How important is it for gardeners to go peat-free and protect our precious peatlands around the world?
In 2011, the government pledged to phase out the use of peat in garden products by 2020 and in commercial use by 2030. We support these government targets and are playing our part by going peat-free at our places.
Why is peat so important?
Peat is hugely important to our planet for lots of reasons. It acts as a carbon store, it's a great habitat for wildlife, it has a role in water management, and preserves things well for archaeology.
We look after 40 peatland Sites of Special Scientific Interest, 3 per cent of raised bogs, significant fens and valley mires, and huge tracts of blanket bog. Our peatlands in England and Wales hold 2 per cent of the total carbon in the UK, in soil and vegetation.
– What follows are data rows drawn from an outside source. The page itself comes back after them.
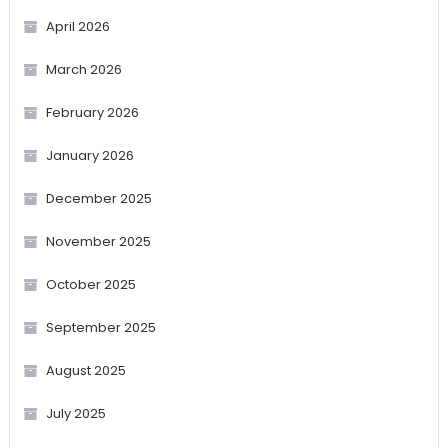
April 2026
March 2026
February 2026
January 2026
December 2025
November 2025
October 2025
September 2025
August 2025
July 2025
Some of our peatland has been damaged in the past by drainage, over-grazing, burning and extraction. We’re working hard to reverse these negative impacts and are now managing and restoring many of our sites to create resilient eco-systems, which will increase carbon storage capacity and reduce emissions.
But much of the peat found in the compost available in the UK now comes from peatlands elsewhere in Europe - and we have a responsibility to protect these precious habitats from the problems we've experienced.
How you can help
You can help by buying peat-free compost for use in your own garden or allotment, and encouraging retailers and the Government in their efforts to phase out the use of peat in gardening products.